Discussion in 'Sports and News' started by novelist_wannabe, Feb 16, 2012.

  1. novelist_wannabe

    novelist_wannabe Well-Known Member

    Make sure to maintain that seal ...

  2. bigpern23

    bigpern23 Well-Known Member

    Pretty cool story. I'm sure a bunch of people will jump on him and call him stupid (or worse), but he's a grown man, who knows the risk he's taking. Seems like science can learn a lot from it and it's cool to see someone trying to push the limits of the human experience.
  3. old_tony

    old_tony Well-Known Member

    Hell, if that's what he wants to do, that's fine by me. But I predict he doesn't make it. I can't imagine how he'd be traveling at the speed of sound and be able to open his chute. I can't imagine him even being conscious when it's time to open the chute. Also can't imagine the chute or chutes will slow him sufficiently from only a mile above ground. At that speed (over 700 mph) it probably takes half a mile just for them to start to open.
  4. mrbigles01

    mrbigles01 Member

    Let me take a WILD guess that the guy who has been planning a skydive from 23 miles up for YEARS has thought of and addressed those problems . . . but maybe you should give him a call just to check.
  5. Gator

    Gator Well-Known Member

  6. playthrough

    playthrough Moderator Staff Member

    Presumably so. But if someone asked me to put a wager on it, I'll say he won't live to talk about this on the Today Show.
  7. Armchair_QB

    Armchair_QB Well-Known Member

    This is just fucking insane.
  8. bigpern23

    bigpern23 Well-Known Member

    I'm curious about the heat factor. Obviously, the Columbia broke up on re-entry because of the cracked heat shield. Is friction going to be an issue for this guy or would he have to be in orbit for it to become a factor?

    I'm wondering if the suit is designed to withstand the friction or if he simply won't be high enough for it be an issue.
  9. three_bags_full

    three_bags_full Well-Known Member

    It's my understanding that he won't be high enough for the heat to become an issue. I mean, the FAA considers outer space everything above 60,000 feet mean sea level. As for the parachute-opening issue, I think he will have a parachute that opens automatically at a certain barometric altitude.
  10. Hokie_pokie

    Hokie_pokie Well-Known Member

    Well, of all the possible ways to go, turning into "a giant fizzy, oozing fluid from your eyes and mouth, like something out of a horror film," is nowhere near No. 1 on my list.

    But whatever. Some people are just batshit fucking crazy.
  11. Starman

    Starman Well-Known Member

    I kinda bet he doesn't intend to open up the facemask or the suit until he's back on the ground. That's kinda like saying if you were driving your car at 60 mph and opened the door and lowered your face onto the concrete it would be bad for your complexion -- it's true, but why the hell would you do it?? :eek:

    Reaching a speed of 700 mph won't be that much of a problem, friction heating will not be excessive because the atmosphere is still thin enough at that altitude.
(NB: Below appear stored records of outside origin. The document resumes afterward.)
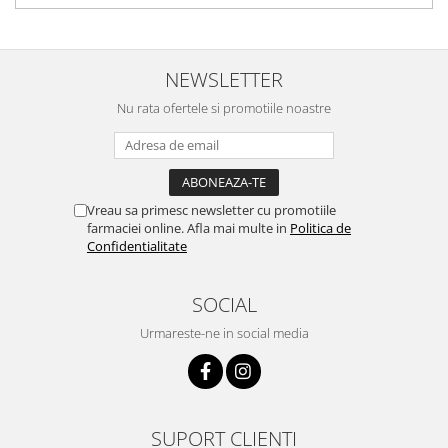
NEWSLETTER
Nu rata ofertele si promotiile noastre
Vreau sa primesc newsletter cu promotiile
farmaciei online. Afla mai multe in
Politica de
Confidentialitate
SOCIAL
Urmareste-ne in social media
SUPORT CLIENTI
    He'll open his chute going 700 mph and will start losing speed immediately. As he descends into thicker air, the resistance of the chute will increase and he will slow down quickly. The chute will absorb and dissipate most of his downward speed and avoid compression heating which occurs on supersonic entry.

    Friction has nothing to do with altitude per se, rather atmospheric density in conjunction with speed.

    Columbia was going 12-14,000 mph when it broke up, but it was also at an altitude of about 180,000 feet.
  12. Bubbler

    Bubbler Well-Known Member

    At that speed, won't the parachute break his back because of the change in velocity? Could he suffer a compression disease, not unlike the bends, because of the drastic change in air pressure in his descent?

    Oh well. It's his life. What a moron.